For the caddisflies, daily relative nitrogen consumption was always highest for heated green watercress (all P [less than] 0.05, Tukey's hsd; Table 5). Daily nitrogen consumption was always lowest for fresh green tissue, but was only significantly lower than yellow tissue in one experiment (Table 5). Total relative nitrogen consumption per unit herbivore dry mass (milligrams per gram, over the experiment) followed similar trends, with consumption for heated green tissue ranging from 107 mg/g for H. designatus to 528 mg/g for Limnephilus sp. and consumption of nitrogen from fresh green tissue ranging from 11 mg/g for H. designatus to 186 mg/g for Limnephilus sp. Total nitrogen consumption from heated green tissue was higher than from the other three tissues in all three experiments (all P [less than] 0.05; Tukey's hsd).

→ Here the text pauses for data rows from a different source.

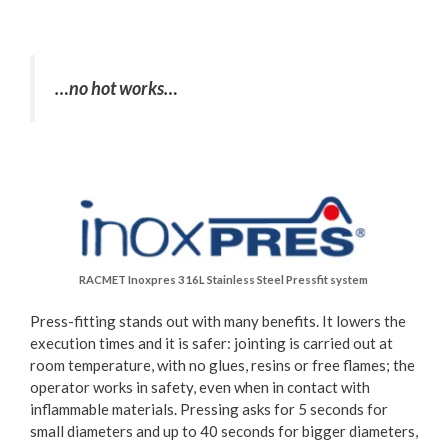
…no hot works…
RACMET Inoxpres 316L Stainless Steel Pressfit system
Press-fitting stands out with many benefits. It lowers the
execution times and it is safer: jointing is carried out at
room temperature, with no glues, resins or free flames; the
operator works in safety, even when in contact with
inflammable materials. Pressing asks for 5 seconds for
small diameters and up to 40 seconds for bigger diameters,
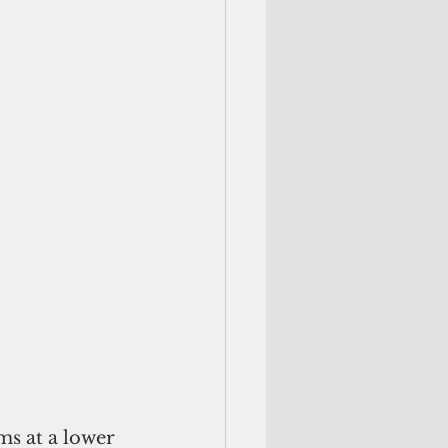
s at a lower 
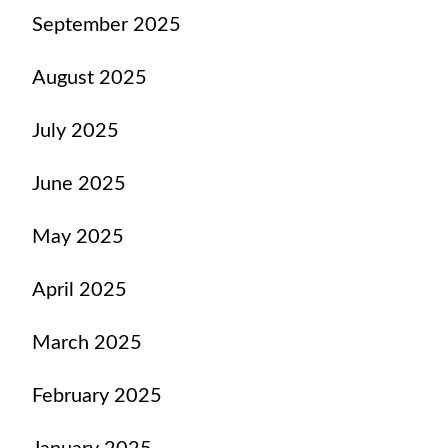
September 2025
August 2025
July 2025
June 2025
May 2025
April 2025
March 2025
February 2025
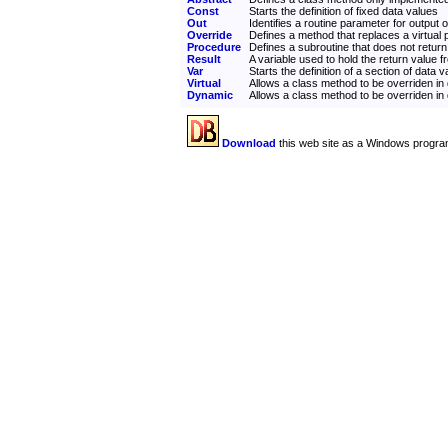
Const
Starts the definition of fixed data values
Out
Identifies a routine parameter for output 
Override
Defines a method that replaces a virtual
Procedure
Defines a subroutine that does not return
Result
A variable used to hold the return value f
Var
Starts the definition of a section of data v
Virtual
Allows a class method to be overriden in
Dynamic
Allows a class method to be overriden in
Download
this web site as a Windows progra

Caddisfly daily glucosinolate consumption paralleled nitrogen consumption and was higher for heated green tissue than for the other tissue types (Table 5; all P [less than] 0.05). Consumption of glucosinolates from yellow tissue was significantly lower than that from fresh green tissue. Total glucosinolate consumption followed similar trends, with significantly higher consumption for heated green tissue (13-27 mg/g for H. designatus and 46 mg/g for Limnephilus sp.; all P [less than] 0.05). Glucosinolate consumption from senescent tissues was similar for heated and fresh yellow (P [greater than] 0.05) and ranged from 0.5 mg/g for H. designatus to [approximately equal to]3 mg/g for Limnephilus sp.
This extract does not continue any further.